## Aim of the task
I would like the number of lines in the data that contain the word "site". Please give that number alone.

━━━━━ Dataset extract

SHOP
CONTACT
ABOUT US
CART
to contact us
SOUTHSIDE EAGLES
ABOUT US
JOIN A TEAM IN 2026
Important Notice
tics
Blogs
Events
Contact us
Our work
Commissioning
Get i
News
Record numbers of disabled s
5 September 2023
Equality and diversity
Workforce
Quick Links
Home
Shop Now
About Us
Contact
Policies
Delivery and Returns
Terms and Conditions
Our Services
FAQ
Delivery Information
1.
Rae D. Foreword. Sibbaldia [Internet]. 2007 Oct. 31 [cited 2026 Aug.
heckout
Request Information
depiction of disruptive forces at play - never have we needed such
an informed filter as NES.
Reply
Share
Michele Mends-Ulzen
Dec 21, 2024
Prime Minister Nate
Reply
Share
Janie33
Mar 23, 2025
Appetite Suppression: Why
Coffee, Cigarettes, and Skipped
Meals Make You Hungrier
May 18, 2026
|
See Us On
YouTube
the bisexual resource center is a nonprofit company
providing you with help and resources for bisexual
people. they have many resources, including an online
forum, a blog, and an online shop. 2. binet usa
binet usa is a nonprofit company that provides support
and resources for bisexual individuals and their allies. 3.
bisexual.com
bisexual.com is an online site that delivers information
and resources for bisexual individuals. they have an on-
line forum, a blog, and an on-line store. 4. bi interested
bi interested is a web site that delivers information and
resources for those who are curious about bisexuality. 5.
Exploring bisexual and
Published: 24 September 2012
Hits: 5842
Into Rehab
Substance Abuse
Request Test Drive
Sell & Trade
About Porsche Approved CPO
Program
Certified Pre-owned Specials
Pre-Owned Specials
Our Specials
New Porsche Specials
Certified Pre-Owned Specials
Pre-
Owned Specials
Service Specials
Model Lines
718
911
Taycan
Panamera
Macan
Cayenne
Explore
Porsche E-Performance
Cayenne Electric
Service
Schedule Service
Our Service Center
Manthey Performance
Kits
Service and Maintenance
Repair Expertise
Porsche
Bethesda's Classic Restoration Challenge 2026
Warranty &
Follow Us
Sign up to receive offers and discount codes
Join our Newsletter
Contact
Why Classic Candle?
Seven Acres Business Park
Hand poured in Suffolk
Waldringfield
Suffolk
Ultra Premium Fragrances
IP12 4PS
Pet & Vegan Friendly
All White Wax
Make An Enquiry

━━━━━━━━━━

## Answer space
2